Alle 19 precise, il suggestivo ponte temporaneo in legno che collega Venezia alla Giudecca è stato varcato da migliaia di persone. Più di 75.000 visitatori hanno attraversato quel simbolico passaggio, considerato da molti non solo come un tragitto fisico, ma come un momento spirituale e collettivo. Per circa due ore, il ponte è diventato una processione lenta e silenziosa, illuminata da migliaia di candeline che si riflettevano sulle acque del Canal Grande.

Il cuore della festa: la Messa solenne

Nella splendida cornice della Chiesa del Redentore , progettata da Andrea Palladio nel 16° secolo, si è celebrata la Messa solenne presieduta dal Patriarca di Venezia. Hanno partecipato circa 15.000 fedeli , tra cui autorità civili e religiose, artisti, turisti e tantissimi veneziani che hanno riempito ogni angolo della chiesa e dell’area antistante. L’atmosfera era carica di emozione: il canto dei fedeli, l’incenso che si alzava verso le volte del tempio e la luce dorata del tramonto hanno reso quel momento indimenticabile.

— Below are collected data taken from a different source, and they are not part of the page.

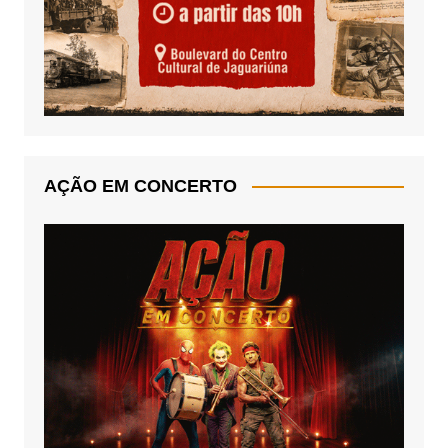
AÇÃO EM CONCERTO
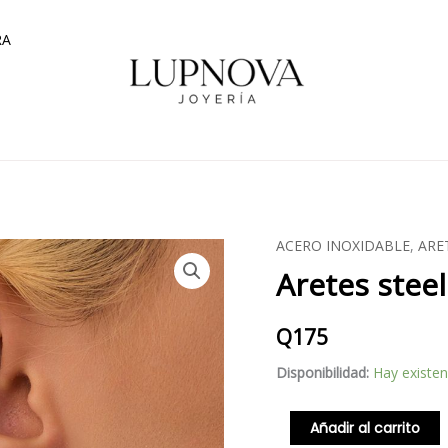
RA
ACERO INOXIDABLE
,
ARE
Aretes
Aretes steel
steel
block
cantidad
Q
175
Disponibilidad:
Hay existen
Añadir al carrito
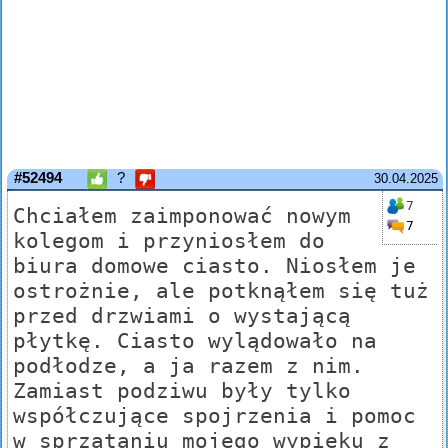
#52494
?
30.04.2025
7
Chciałem zaimponować nowym
7
kolegom i przyniosłem do
biura domowe ciasto. Niosłem je
ostrożnie, ale potknąłem się tuż
przed drzwiami o wystającą
płytkę. Ciasto wylądowało na
podłodze, a ja razem z nim.
Zamiast podziwu były tylko
współczujące spojrzenia i pomoc
w sprzątaniu mojego wypieku z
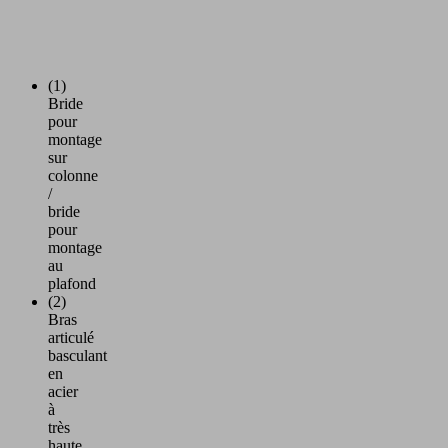
(1)
Bride
pour
montage
sur
colonne
/
bride
pour
montage
au
plafond
(2)
Bras
articulé
basculant
en
acier
à
très
haute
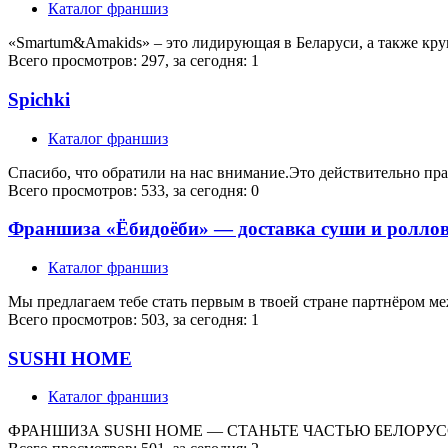
Каталог франшиз
«Smartum&Amakids» – это лидирующая в Беларуси, а также кр
Всего просмотров: 297, за сегодня: 1
Spichki
Каталог франшиз
Спасибо, что обратили на нас внимание.Это действительно п
Всего просмотров: 533, за сегодня: 0
Франшиза «Ёбидоёби» — доставка суши и ролло
Каталог франшиз
Мы предлагаем тебе стать первым в твоей стране партнёром м
Всего просмотров: 503, за сегодня: 1
SUSHI HOME
Каталог франшиз
ФРАНШИЗА SUSHI HOME — СТАНЬТЕ ЧАСТЬЮ БЕЛОРУСС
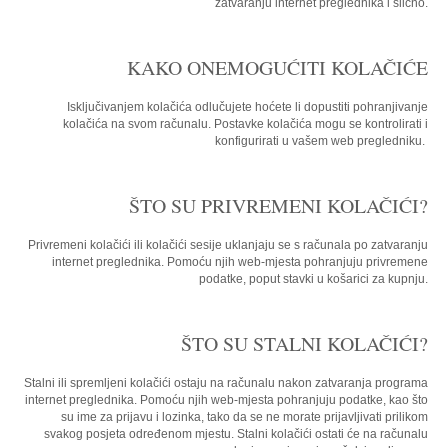
zatvaranju internet preglednika i slično.
KAKO ONEMOGUĆITI KOLAČIĆE
Isključivanjem kolačića odlučujete hoćete li dopustiti pohranjivanje
kolačića na svom računalu. Postavke kolačića mogu se kontrolirati i
konfigurirati u vašem web pregledniku.
ŠTO SU PRIVREMENI KOLAČIĆI?
Privremeni kolačići ili kolačići sesije uklanjaju se s računala po zatvaranju
internet preglednika. Pomoću njih web-mjesta pohranjuju privremene
podatke, poput stavki u košarici za kupnju.
ŠTO SU STALNI KOLAČIĆI?
Stalni ili spremljeni kolačići ostaju na računalu nakon zatvaranja programa
internet preglednika. Pomoću njih web-mjesta pohranjuju podatke, kao što
su ime za prijavu i lozinka, tako da se ne morate prijavljivati prilikom
svakog posjeta određenom mjestu. Stalni kolačići ostati će na računalu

Palladio e la città eterna

La Festa del Redentore è anche un’occasione per celebrare il genio di Andrea Palladio , il grande architetto che ha lasciato a Venezia uno dei suoi capolavori. La chiesa, costruita per ringraziare Dio dalla peste del 1575, è oggi simbolo di speranza e resilienza. Quest’anno, in occasione del 450° anniversario dalla sua consacrazione, sono state organizzate mostre speciali , concerti e visite guidate che hanno attratto oltre 12.000 visitatori in soli due giorni.

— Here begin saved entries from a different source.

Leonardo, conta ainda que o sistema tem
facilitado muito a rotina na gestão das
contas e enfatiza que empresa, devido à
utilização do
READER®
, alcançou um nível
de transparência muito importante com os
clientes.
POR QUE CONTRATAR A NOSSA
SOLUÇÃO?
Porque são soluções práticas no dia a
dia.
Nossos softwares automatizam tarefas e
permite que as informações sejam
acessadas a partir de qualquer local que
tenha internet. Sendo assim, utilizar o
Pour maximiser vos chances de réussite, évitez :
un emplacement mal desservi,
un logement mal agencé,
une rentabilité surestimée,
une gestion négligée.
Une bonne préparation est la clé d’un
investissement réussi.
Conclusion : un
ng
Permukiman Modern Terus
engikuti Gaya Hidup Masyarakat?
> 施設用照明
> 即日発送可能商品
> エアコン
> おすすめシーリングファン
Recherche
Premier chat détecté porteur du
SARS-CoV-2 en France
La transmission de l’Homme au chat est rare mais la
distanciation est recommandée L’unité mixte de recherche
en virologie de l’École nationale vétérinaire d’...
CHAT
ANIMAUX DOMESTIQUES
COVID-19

Numeri che raccontano Venezia

  • Oltre 75.000 persone hanno attraversato il ponte sospeso.
  • 15.000 partecipanti alla Messa solenne.
  • 12.000 visitatori alle iniziative culturali collaterali.
  • Oltre 400 volontari coinvolti nell’organizzazione.
  • Oltre 2000 candele accese lungo il ponte e nella chiesa.
  • 300 metri di ponte temporaneo in legno.

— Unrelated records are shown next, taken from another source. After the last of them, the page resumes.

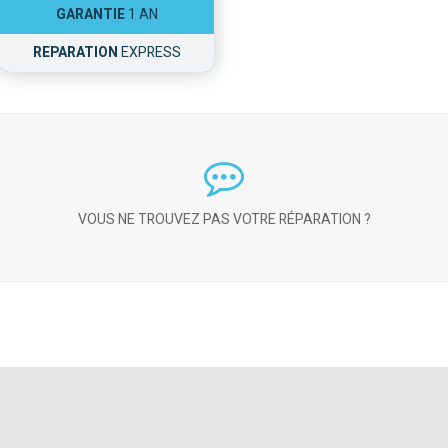
GARANTIE
1 AN
REPARATION
EXPRESS
VOUS NE TROUVEZ PAS VOTRE RÉPARATION ?
CONTACTEZ NOUS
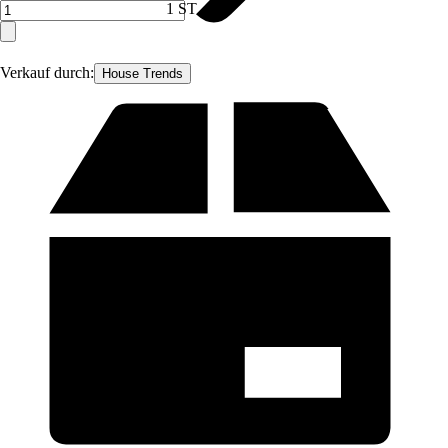
1 ST
Verkauf durch:
House Trends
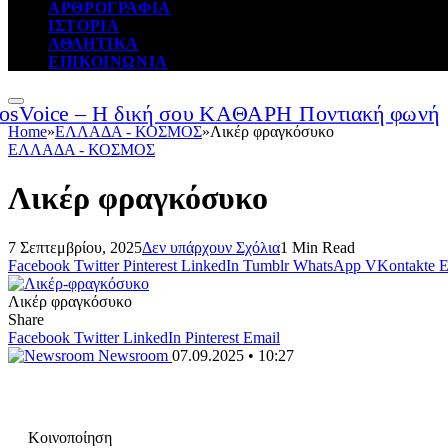
ΑΡΘΡΟΓΡΑΦΙΑ
ΙΣΤΟΡΙΑ
ΑΘΛΗΤΙΚΑ
ΕΠΙΚΟΙΝΩΝΙΑ
Home
»
ΕΛΛΑΔΑ - ΚΟΣΜΟΣ
»
Λικέρ φραγκόσυκο
ΕΛΛΑΔΑ - ΚΟΣΜΟΣ
Λικέρ φραγκόσυκο
7 Σεπτεμβρίου, 2025
Δεν υπάρχουν Σχόλια
1 Min Read
Facebook
Twitter
Pinterest
LinkedIn
Tumblr
WhatsApp
VKontakte
E
Λικέρ φραγκόσυκο
Share
Facebook
Twitter
LinkedIn
Pinterest
Email
Newsroom
07.09.2025 • 10:27
Κοινοποίηση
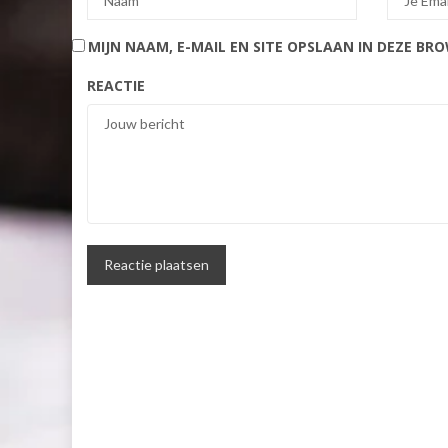
MIJN NAAM, E-MAIL EN SITE OPSLAAN IN DEZE BR
REACTIE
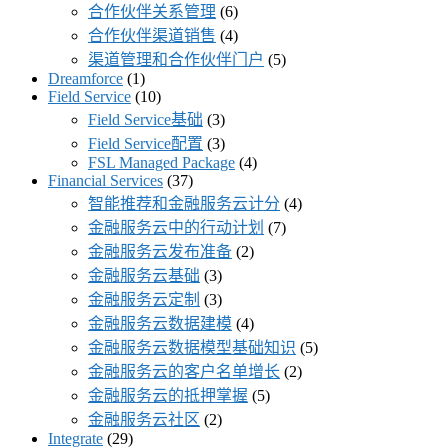
合作伙伴关系管理
(6)
合作伙伴渠道销售
(4)
渠道管理和合作伙伴门户
(5)
Dreamforce
(1)
Field Service
(10)
Field Service基础
(3)
Field Service配置
(3)
FSL Managed Package
(4)
Financial Services
(37)
智能推荐和金融服务云计分
(4)
金融服务云中的行动计划
(7)
金融服务云发布准备
(2)
金融服务云基础
(3)
金融服务云定制
(3)
金融服务云数据建模
(4)
金融服务云数据模型基础知识
(5)
金融服务云的客户名单增长
(2)
金融服务云的抵押掌握
(5)
金融服务云社区
(2)
Integrate
(29)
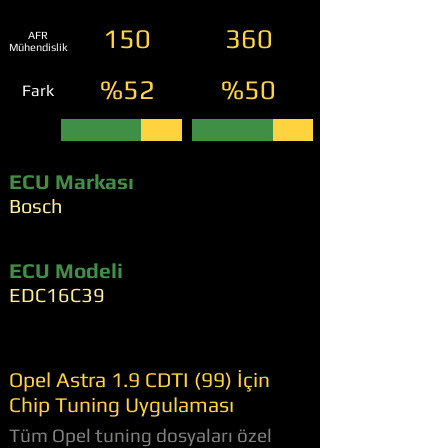
150
360
AFR
Mühendislik
%52
%50
Fark
ECU Markası
Bosch
ECU Modeli
EDC16C39
Opel Astra 1.9 CDTI (99) İçin
Chip Tuning Uygulaması
Tüm Opel tuning dosyaları özel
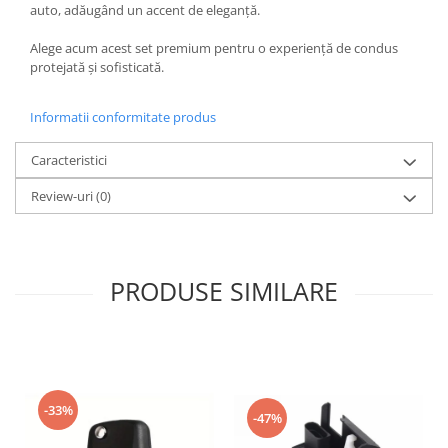
auto, adăugând un accent de eleganță.
Alege acum acest set premium pentru o experiență de condus
protejată și sofisticată.
Informatii conformitate produs
Caracteristici
Review-uri
(0)
PRODUSE SIMILARE
-33%
-47%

Emozioni vere, ricordi da custodire

Tra le tante storie, quella di Giulia , una giovane veneziana che ha attraversato il ponte per la prima volta con il figlio piccolo, o quella di Marco , anziano volontario che ogni anno si reca alla Messa dal 1965. Ci sono state lacrime, sorrisi, preghiere sussurrate e abbracci ritrovati. Per molte famiglie veneziane, questa festa rappresenta un momento di ritorno alle origini, un’occasione per far respirare ai propri figli l’anima autentica della città.

Una notte da favola

Come ogni anno, la serata si è conclusa con uno spettacolo pirotecnico che ha acceso il cielo veneziano con colori brillanti. Migliaia di persone hanno assistito allo spettacolo da balconi, riva e barche, mentre il suono delle esplosioni si mescolava al mormorio dell’acqua e al brusio commosso della folla.

La Festa del Redentore 2025 si è chiusa con un messaggio forte: nonostante le difficoltà, il cambiamento e il tempo che passa, Venezia resiste, celebra e ama. Con il cuore aperto e piedi saldi sul suo ponte, la città continua a camminare – insieme – verso il Redentore.